Samantha at the St. Louis Exposition eBook

This eBook from the Gutenberg Project consists of approximately 276 pages of information about Samantha at the St. Louis Exposition.

Samantha at the St. Louis Exposition eBook

This eBook from the Gutenberg Project consists of approximately 276 pages of information about Samantha at the St. Louis Exposition.

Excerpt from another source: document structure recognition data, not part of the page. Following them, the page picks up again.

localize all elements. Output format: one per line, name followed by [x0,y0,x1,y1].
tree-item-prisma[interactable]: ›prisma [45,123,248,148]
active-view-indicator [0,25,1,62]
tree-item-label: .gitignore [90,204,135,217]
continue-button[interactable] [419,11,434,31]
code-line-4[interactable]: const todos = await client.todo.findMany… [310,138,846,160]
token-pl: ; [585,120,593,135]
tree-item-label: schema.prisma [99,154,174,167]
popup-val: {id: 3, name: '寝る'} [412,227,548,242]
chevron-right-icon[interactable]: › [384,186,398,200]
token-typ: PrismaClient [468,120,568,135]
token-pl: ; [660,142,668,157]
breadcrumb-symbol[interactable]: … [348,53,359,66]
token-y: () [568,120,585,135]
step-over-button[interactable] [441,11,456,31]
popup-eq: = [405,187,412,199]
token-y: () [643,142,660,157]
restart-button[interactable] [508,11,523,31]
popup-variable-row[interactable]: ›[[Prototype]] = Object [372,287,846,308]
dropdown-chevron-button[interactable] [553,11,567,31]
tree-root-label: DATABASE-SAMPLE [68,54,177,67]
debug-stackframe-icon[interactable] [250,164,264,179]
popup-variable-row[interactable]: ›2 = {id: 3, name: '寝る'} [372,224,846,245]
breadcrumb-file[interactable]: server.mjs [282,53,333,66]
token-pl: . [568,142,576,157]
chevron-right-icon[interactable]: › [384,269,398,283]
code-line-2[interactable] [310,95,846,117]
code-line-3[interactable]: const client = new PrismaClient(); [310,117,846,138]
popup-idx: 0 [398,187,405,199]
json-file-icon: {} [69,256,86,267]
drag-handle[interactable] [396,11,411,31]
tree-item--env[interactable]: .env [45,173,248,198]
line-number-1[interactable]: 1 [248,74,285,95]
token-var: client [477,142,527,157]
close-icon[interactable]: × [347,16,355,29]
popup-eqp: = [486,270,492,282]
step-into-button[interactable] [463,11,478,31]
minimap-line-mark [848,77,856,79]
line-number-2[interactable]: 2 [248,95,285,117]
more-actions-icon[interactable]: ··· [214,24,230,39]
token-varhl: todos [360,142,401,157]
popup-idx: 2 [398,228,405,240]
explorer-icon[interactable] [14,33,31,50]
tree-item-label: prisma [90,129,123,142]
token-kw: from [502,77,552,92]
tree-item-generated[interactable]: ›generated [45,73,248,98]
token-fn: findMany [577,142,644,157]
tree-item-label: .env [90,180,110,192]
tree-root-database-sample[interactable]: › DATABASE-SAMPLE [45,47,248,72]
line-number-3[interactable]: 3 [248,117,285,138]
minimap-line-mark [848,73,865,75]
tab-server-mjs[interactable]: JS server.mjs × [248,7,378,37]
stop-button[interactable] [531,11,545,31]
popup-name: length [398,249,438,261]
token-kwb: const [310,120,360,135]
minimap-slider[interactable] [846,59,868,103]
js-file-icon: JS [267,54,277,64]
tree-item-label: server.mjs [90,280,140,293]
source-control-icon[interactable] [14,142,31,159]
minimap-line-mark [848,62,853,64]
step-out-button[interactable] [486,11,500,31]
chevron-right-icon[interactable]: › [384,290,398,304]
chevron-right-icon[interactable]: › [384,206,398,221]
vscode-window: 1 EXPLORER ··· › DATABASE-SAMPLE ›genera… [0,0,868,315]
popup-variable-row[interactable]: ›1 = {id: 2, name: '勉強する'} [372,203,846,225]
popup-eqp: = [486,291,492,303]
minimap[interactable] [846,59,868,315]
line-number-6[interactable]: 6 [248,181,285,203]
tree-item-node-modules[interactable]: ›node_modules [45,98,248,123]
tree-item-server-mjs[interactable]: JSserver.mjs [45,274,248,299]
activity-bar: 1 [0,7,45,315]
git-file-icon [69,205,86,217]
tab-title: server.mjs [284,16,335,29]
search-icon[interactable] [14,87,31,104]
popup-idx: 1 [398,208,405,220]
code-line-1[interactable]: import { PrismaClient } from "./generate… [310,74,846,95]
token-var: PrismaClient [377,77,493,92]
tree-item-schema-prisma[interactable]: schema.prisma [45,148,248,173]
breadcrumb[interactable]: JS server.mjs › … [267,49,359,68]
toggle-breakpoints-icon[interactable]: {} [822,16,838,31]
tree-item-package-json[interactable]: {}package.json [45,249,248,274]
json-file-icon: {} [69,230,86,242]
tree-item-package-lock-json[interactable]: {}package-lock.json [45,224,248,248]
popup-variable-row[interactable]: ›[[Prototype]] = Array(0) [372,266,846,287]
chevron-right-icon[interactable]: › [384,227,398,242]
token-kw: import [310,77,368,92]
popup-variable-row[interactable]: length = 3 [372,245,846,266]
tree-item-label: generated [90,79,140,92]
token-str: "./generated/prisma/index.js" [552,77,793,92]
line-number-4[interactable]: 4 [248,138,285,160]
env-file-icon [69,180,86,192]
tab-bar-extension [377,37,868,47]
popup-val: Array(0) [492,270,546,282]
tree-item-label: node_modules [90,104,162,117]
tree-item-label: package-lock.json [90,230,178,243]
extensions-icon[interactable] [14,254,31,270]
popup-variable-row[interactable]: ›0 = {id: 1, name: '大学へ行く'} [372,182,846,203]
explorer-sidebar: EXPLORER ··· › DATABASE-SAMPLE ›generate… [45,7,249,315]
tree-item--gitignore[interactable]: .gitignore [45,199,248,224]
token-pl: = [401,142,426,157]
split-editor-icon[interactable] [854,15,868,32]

“Then Keturah sassed him and said if a straw showed the direction of the wind in Jonesville, how wuz it with the dead loads and stacks of straw in Washington, sez she, they’re so heavy with rottenness and corruption they can’t blow.  You’ll remember that powerful figger of speech in the article.  I told her it would make you mad as a hen and I spoze it did.  And I felt it my duty to molify you and tell you that a honester creeter never lived than Keturah, and it wuz only these extronnery circumstances that made her borry the ten cents.  And workin’ out by the day and eatin’ codfish as she duz, makes her more morbid, kinder salts her blood I believe, and she lays it to you onjustly, for meat bein’ so high that she can’t buy any.

“Ive told her time and agin it wuzn’t your fault.  But she sez you might hold in the Trusts some if you wuz a minter.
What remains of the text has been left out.